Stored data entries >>

● ● ● ●

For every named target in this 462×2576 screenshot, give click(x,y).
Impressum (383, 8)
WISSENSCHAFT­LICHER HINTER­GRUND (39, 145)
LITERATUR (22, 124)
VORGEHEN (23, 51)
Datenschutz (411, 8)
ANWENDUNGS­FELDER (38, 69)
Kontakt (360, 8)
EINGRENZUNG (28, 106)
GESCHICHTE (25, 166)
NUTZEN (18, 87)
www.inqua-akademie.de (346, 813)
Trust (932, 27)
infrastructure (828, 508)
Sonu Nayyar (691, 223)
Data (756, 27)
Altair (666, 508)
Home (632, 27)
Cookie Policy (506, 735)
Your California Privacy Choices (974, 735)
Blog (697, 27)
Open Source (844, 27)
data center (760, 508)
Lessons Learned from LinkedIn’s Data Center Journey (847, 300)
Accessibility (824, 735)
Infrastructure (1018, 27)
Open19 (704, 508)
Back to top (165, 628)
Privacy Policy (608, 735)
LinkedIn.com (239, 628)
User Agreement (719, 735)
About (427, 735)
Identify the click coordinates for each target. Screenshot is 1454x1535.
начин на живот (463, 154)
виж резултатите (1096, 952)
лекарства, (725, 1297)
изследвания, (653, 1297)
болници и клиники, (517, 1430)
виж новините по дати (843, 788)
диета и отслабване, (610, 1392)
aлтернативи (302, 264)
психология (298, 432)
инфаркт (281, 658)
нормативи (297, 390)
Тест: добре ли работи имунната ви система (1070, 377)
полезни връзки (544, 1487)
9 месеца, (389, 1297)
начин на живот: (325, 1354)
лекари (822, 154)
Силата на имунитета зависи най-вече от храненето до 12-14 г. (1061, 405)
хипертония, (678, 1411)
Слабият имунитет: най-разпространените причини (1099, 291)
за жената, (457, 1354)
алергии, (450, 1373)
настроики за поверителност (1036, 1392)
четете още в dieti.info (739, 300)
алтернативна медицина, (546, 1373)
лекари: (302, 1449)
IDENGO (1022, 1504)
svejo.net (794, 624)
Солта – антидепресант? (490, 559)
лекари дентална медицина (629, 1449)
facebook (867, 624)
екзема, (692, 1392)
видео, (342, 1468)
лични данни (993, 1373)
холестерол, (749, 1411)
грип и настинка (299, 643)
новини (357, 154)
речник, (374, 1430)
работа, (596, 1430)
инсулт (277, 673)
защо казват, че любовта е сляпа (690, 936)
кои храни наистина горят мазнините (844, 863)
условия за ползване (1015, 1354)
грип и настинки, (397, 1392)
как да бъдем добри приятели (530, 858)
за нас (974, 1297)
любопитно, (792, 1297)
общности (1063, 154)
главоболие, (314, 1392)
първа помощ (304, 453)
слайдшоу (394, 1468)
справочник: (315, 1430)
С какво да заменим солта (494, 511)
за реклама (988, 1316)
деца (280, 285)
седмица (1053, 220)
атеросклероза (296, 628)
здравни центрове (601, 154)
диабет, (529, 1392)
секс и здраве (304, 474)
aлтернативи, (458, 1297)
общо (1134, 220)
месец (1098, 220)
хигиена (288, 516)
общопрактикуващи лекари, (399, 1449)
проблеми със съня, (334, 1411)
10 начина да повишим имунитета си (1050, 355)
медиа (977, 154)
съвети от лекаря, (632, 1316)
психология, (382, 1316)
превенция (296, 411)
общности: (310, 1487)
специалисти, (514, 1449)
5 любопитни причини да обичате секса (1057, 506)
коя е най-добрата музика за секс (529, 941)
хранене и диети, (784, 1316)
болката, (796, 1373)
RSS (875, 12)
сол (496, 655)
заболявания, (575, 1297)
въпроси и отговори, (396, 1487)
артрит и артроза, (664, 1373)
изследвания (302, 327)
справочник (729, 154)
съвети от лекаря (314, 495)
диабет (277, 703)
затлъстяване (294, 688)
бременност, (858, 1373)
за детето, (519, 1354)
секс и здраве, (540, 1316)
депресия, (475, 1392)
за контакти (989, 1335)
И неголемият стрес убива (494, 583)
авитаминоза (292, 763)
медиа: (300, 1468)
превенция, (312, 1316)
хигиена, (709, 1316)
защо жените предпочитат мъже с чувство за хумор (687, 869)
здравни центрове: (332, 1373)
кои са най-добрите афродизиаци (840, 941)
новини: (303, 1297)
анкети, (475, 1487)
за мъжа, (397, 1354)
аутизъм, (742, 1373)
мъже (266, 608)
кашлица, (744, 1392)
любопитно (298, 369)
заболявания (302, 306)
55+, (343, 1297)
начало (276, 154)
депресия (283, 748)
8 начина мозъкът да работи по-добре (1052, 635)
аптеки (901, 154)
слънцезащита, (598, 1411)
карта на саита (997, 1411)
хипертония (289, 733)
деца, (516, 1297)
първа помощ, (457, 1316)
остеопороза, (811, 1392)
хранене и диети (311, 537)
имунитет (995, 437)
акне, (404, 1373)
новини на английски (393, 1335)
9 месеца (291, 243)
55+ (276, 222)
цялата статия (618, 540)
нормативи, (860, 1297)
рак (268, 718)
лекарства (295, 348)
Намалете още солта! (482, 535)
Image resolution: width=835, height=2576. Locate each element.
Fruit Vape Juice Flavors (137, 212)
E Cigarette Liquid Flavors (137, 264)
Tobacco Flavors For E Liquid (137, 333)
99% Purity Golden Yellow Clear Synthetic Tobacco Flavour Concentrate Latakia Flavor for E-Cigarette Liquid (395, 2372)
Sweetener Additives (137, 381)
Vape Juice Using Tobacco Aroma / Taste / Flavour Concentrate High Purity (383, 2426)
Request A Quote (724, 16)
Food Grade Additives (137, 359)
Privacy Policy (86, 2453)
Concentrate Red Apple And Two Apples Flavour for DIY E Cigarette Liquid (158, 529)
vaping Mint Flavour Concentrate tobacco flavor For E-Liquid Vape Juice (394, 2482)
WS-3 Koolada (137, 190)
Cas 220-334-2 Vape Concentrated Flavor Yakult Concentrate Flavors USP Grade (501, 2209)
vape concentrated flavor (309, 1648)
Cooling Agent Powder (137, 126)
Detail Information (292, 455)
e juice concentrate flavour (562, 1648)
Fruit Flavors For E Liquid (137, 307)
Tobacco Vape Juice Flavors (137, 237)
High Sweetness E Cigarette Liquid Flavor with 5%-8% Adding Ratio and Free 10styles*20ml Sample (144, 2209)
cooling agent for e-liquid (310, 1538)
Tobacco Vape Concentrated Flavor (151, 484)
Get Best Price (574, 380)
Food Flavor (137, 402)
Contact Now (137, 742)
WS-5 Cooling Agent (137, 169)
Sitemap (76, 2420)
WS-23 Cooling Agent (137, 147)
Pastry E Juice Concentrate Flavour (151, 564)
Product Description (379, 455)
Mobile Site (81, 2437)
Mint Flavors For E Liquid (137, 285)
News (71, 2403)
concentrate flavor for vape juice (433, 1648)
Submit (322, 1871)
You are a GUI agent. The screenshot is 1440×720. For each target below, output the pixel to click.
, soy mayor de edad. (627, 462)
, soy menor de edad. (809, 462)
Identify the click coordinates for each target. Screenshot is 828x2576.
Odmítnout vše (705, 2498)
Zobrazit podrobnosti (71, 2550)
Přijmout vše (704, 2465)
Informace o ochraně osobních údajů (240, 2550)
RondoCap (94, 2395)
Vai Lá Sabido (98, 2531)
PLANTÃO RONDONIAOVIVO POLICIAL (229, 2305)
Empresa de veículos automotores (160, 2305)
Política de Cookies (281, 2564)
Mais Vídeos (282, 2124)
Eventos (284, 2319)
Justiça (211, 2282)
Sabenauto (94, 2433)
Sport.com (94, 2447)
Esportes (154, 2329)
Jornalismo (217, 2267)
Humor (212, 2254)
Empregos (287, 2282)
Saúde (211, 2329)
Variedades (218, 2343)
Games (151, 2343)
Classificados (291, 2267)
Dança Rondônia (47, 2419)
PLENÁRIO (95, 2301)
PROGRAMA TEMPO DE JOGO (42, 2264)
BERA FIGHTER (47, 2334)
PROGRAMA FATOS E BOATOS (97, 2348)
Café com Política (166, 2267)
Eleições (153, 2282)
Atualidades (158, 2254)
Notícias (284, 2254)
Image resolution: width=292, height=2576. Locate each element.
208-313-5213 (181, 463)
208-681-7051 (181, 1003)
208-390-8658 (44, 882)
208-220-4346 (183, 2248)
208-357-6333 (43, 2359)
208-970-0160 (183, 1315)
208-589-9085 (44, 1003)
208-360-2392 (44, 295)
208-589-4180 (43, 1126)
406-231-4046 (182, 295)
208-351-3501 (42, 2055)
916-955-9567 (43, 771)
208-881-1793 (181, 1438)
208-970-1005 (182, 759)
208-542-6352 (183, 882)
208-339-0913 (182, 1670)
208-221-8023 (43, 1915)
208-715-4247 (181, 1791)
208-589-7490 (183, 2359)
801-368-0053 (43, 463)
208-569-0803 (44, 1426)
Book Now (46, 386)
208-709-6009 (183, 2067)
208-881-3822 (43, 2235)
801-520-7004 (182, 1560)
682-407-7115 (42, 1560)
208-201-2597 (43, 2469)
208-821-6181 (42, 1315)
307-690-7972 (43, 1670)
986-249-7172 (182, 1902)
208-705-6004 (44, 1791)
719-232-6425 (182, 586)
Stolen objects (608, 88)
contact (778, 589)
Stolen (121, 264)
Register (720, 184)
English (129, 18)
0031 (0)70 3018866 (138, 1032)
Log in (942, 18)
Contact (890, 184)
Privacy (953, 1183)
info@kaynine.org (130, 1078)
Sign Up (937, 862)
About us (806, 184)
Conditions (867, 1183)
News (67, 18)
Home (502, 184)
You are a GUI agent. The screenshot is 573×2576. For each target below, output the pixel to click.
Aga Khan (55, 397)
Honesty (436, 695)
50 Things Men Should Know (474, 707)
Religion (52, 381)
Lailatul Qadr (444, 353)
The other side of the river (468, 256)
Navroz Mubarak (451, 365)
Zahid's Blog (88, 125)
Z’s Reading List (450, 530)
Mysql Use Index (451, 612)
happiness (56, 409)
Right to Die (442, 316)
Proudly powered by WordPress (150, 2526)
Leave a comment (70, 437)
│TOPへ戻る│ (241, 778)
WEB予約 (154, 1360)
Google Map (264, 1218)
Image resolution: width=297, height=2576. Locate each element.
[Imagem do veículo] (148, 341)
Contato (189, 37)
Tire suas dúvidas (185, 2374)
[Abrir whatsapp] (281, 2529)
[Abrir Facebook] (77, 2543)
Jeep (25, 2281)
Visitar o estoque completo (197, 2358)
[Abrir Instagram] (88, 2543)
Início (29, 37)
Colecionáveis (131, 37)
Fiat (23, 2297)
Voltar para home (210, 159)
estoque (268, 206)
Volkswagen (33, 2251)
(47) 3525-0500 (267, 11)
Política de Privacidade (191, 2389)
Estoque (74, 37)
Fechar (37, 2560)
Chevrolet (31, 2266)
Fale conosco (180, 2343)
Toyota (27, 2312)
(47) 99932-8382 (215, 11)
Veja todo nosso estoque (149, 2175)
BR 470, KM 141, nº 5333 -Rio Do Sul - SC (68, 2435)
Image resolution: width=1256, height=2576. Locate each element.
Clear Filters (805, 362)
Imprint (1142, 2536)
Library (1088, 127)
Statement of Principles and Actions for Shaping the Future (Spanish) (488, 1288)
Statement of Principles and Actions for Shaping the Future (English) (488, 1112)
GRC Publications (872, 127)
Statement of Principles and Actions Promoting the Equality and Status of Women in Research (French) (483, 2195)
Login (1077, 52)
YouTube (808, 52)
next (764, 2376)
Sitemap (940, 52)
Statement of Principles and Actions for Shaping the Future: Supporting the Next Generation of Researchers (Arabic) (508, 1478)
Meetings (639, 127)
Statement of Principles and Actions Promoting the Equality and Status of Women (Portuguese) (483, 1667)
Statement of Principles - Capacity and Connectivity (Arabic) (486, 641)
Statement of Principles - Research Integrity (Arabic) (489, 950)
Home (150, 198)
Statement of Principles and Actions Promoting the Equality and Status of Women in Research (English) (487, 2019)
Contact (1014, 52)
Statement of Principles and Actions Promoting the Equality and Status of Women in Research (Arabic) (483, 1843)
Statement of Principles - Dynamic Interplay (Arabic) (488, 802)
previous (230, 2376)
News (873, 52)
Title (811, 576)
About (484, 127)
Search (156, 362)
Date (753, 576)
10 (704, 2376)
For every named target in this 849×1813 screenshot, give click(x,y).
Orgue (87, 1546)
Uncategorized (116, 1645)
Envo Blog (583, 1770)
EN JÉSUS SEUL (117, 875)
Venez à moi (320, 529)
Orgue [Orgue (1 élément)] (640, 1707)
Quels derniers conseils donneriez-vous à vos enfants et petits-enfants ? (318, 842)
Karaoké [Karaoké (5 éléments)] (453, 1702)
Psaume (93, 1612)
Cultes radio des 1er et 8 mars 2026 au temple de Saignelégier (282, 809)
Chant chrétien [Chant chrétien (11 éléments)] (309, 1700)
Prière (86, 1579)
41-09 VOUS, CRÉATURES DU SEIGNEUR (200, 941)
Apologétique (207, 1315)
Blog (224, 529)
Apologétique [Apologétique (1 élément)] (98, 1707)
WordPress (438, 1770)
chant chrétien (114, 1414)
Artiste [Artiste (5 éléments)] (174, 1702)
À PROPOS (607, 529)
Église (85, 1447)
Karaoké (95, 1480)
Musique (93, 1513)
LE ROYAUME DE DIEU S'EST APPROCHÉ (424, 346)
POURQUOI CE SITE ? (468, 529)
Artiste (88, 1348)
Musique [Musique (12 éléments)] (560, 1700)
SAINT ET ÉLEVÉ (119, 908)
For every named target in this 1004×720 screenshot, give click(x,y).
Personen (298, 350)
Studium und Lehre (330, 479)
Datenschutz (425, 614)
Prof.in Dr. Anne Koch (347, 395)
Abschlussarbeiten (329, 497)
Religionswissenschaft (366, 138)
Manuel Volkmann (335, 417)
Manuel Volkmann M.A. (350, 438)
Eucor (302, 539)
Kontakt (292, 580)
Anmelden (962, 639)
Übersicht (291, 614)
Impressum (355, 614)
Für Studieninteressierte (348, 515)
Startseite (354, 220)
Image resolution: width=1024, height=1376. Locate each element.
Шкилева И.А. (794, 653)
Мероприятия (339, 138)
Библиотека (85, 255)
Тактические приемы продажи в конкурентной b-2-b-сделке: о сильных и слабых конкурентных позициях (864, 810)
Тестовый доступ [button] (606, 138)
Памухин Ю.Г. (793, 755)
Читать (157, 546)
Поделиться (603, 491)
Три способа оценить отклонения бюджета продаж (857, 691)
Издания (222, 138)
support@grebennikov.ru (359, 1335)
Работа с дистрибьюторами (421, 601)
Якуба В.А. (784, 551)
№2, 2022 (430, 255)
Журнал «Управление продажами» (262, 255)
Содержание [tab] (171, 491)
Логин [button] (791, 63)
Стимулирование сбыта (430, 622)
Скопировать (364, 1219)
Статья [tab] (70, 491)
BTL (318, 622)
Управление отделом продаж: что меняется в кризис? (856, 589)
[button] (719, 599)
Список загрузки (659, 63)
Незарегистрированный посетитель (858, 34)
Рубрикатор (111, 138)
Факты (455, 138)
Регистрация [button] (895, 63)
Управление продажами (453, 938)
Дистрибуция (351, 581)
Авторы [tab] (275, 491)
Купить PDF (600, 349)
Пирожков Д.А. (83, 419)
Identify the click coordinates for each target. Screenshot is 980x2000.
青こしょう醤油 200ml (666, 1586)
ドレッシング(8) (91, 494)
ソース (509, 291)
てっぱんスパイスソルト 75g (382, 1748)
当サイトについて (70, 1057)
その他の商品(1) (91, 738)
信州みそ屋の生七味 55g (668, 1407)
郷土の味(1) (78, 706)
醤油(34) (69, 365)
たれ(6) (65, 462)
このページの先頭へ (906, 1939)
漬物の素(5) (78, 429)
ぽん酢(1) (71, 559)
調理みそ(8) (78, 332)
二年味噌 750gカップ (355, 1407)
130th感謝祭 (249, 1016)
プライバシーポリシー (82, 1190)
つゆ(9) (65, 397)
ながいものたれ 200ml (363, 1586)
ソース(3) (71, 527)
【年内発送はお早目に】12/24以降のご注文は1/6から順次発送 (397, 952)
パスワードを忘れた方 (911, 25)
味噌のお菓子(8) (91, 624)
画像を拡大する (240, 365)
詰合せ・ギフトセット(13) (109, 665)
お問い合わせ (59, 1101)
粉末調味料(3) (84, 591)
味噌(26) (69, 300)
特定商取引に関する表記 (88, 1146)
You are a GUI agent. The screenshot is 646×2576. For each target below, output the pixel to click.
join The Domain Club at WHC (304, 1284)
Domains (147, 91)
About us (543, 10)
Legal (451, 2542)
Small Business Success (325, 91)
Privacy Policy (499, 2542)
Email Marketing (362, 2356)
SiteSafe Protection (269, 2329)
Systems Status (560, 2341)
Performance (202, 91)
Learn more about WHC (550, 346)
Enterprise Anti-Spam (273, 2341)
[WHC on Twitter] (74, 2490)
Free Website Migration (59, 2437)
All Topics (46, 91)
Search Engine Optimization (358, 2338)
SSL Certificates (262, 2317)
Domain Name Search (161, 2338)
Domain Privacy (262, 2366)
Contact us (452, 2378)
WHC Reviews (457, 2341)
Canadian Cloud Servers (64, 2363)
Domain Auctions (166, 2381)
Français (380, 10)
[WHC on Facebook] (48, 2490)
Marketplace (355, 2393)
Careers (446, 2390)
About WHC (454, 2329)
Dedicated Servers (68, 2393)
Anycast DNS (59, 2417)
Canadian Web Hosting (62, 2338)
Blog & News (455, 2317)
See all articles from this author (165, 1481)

● ● ● ●

Task description >> Going from the line that contains "Français (380, 10)" to the last line of the records, reproduce every line as written.

Worked solution >>
Français (380, 10)
[WHC on Facebook] (48, 2490)
Marketplace (355, 2393)
Careers (446, 2390)
About WHC (454, 2329)
Dedicated Servers (68, 2393)
Anycast DNS (59, 2417)
Canadian Web Hosting (62, 2338)
Blog & News (455, 2317)
See all articles from this author (165, 1481)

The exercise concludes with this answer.